• _Source material_
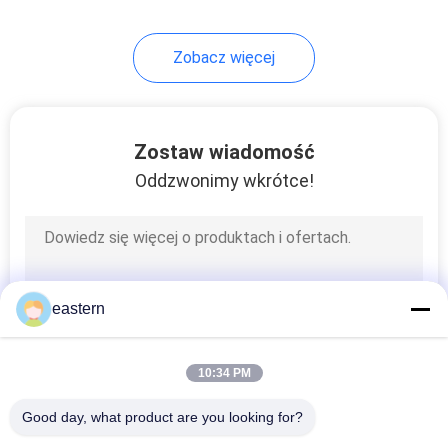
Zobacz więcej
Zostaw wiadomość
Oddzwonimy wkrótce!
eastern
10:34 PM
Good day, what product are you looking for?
--
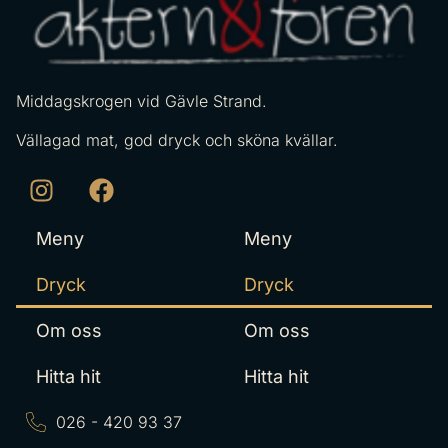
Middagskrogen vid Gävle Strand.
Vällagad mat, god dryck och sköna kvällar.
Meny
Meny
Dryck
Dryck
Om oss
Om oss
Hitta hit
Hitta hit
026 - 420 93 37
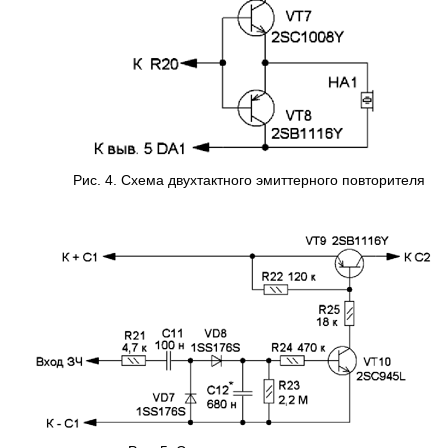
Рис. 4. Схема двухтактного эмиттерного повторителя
--
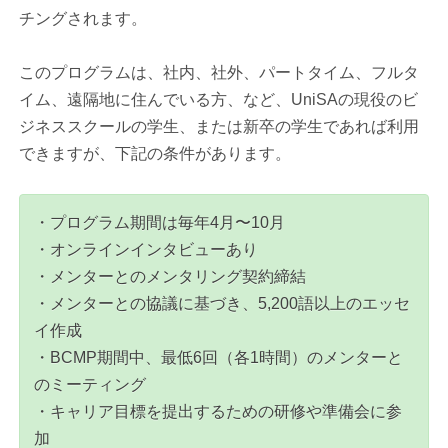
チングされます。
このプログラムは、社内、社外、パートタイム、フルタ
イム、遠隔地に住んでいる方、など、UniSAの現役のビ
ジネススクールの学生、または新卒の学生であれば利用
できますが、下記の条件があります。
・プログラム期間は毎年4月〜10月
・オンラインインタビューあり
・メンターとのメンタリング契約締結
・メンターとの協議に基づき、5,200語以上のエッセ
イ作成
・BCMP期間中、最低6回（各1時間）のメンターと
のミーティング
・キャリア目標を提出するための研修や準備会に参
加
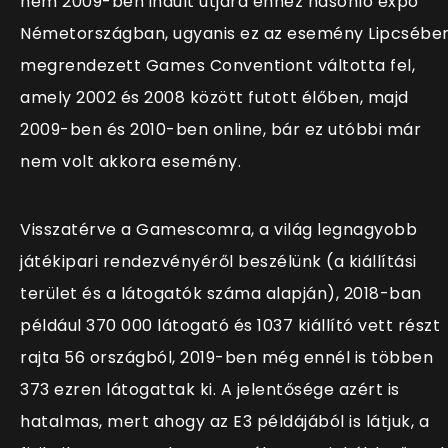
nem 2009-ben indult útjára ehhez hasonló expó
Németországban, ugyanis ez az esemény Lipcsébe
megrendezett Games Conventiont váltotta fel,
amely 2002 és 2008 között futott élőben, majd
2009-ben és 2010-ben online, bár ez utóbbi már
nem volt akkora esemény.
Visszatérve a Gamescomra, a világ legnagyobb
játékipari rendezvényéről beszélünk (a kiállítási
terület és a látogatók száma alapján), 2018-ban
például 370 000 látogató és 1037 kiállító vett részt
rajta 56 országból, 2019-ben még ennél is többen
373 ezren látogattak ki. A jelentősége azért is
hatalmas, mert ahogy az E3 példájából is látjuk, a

• _Exercise requirements_
Each line in the data that holds the word "esemény" must be copied.

• _Exercise output_
Németországban, ugyanis ez az esemény Lipcsébe
nem volt akkora esemény.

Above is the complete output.